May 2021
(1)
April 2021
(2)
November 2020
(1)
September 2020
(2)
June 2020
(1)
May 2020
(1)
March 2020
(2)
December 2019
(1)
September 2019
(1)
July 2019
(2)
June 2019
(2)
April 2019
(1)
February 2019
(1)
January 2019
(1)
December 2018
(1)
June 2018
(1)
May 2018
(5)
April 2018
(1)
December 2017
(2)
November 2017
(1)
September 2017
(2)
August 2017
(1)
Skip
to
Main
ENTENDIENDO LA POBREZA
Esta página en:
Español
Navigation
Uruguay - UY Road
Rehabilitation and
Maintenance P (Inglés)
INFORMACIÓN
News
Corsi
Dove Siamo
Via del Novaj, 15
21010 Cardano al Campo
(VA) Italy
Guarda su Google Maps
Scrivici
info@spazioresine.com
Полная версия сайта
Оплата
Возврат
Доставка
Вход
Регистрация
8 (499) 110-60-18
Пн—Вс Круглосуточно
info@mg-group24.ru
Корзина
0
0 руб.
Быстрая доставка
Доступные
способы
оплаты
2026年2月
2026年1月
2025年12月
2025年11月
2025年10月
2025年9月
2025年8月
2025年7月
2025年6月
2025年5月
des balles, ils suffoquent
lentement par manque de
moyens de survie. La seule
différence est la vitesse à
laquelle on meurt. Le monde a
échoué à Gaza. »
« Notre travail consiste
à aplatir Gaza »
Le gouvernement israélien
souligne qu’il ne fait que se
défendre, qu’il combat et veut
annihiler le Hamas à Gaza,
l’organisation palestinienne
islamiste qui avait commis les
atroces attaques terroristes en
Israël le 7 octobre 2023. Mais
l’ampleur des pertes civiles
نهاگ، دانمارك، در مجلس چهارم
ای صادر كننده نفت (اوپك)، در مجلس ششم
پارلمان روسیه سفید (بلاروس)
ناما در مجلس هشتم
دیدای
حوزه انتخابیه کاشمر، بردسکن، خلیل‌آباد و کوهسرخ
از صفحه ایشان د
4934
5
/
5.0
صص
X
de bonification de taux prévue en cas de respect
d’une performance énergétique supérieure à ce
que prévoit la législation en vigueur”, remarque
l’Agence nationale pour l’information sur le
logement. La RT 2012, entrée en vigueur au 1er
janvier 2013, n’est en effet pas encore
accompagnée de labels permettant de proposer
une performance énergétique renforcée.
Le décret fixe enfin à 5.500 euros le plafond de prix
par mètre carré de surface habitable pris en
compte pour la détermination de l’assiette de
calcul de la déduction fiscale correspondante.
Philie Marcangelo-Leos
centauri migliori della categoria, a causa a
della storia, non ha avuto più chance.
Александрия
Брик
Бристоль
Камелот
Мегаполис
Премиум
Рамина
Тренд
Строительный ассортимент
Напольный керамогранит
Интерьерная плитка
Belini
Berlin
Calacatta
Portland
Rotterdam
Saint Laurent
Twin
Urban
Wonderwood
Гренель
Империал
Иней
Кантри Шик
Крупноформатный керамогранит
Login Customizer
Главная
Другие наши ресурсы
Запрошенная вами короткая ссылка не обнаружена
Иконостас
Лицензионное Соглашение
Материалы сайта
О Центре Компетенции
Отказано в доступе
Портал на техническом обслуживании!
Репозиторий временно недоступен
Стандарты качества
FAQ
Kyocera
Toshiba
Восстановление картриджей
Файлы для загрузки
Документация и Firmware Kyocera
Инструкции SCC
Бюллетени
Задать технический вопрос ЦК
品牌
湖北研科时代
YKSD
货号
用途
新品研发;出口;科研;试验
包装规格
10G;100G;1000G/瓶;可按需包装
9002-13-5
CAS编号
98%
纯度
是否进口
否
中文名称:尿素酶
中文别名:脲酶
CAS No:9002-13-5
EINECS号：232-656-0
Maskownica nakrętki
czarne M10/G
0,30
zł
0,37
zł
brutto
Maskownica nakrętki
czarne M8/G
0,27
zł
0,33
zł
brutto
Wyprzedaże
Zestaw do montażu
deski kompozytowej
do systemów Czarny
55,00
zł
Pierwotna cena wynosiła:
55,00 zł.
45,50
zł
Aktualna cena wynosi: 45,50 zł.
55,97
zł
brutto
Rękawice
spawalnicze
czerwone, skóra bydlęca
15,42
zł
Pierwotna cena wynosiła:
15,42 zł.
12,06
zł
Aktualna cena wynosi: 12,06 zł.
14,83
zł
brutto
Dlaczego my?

━━━━

:: What the task requires ::
Return all lines from the material that contain "della".

:: Response below ::
centauri migliori della categoria, a causa a
della storia, non ha avuto più chance.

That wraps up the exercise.